Zopa, the United Kingdom-based peer-to-peer (P2P) lender, has reached its latest milestone and received its banking license as it takes on traditional banks, the Financial Times reported.
“We never thought we would be launching in such an extraordinary set of circumstances, but we believe that, if anything, these circumstances make the proposition even more relevant,” Jaidev Janardana, Zopa’s CEO, told the newspaper.
He said this recent development is “a good validation of our strategy.”
Now, in addition to car and personal loans on behalf of retail and institutional investors, Zopa will introduce savings accounts this week, to be followed by the addition of credit cards later this year.
In December, PYMNTS reported Zopa expected to receive £130 million ($1.67 million) to become a challenger bank. The news of the funding it had struggled for came days before its conditional banking license was set to expire. Zopa received those funds from a group linked to IAG Capital Partners, a U.S.-based fund, and its U.K. investment vehicle, Silverstripe.
At the time, Zopa said it raised £60 million ($67.7 million) from new and existing investors in two funding rounds since applying for the banking license in 2016, and it added several former banking executives to create a board.
Launched in 2005, Zopa is considered one of the world’s first P2P lenders — and in late 2018, it became the first P2P lender to be granted a conditional banking license by the Financial Conduct Authority (FCA), with plans for its digital bank offering to include a fixed-term savings product, a credit card and a money management app, the report said.
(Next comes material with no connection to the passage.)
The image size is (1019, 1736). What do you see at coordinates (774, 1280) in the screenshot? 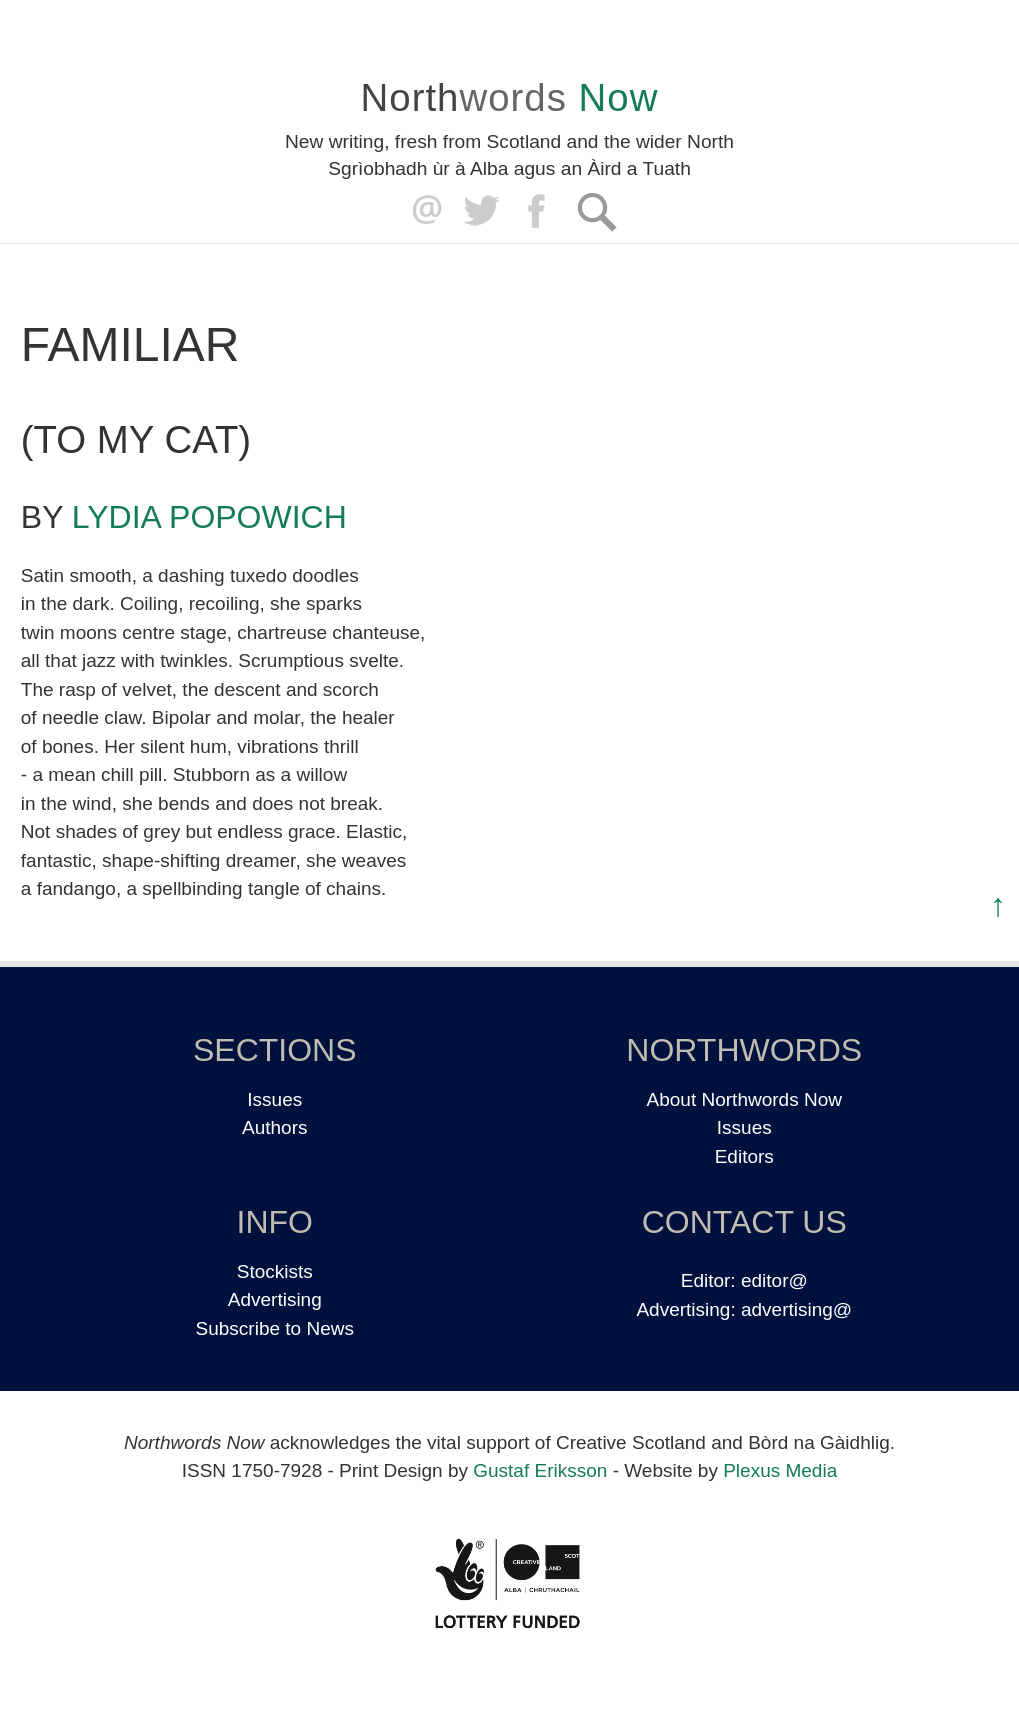 I see `editor@` at bounding box center [774, 1280].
Since COVID-19, non-bank lenders have been hurting as capital markets became less available and retail investors tried to withdraw their cash from the P2P sector, the Times reported.
As it becomes a full bank, Zopa follows a path familiar to Capital One, where Janardana as well as Zopa’s chief financial officer and chief risk officer once worked, the Times reported.
“Capital One was one of the earlier disrupters,” Janardana said. “It’s been a good school for people.”
Still, the CEO said Zopa placed a priority on developing and owning its own technology.
The company will target younger borrowers with digital features that are common with debit cards but remain rare in the credit card market, the Times reported.
In addition, it will seek older customers with high credit scores by offering interest rates 20 percent lower than U.K. banks. But it plans to avoid the interest-free introductory deals common among the nation’s credit card market.
As savings deposits increased by £16.2bn ($20.2 billion) in April, more than five times higher than the same month in 2019, Janardana said Zopa would offer “competitive” interest rates.
He said the bank hopes to break even within a year, but it will depend on the economic recovery.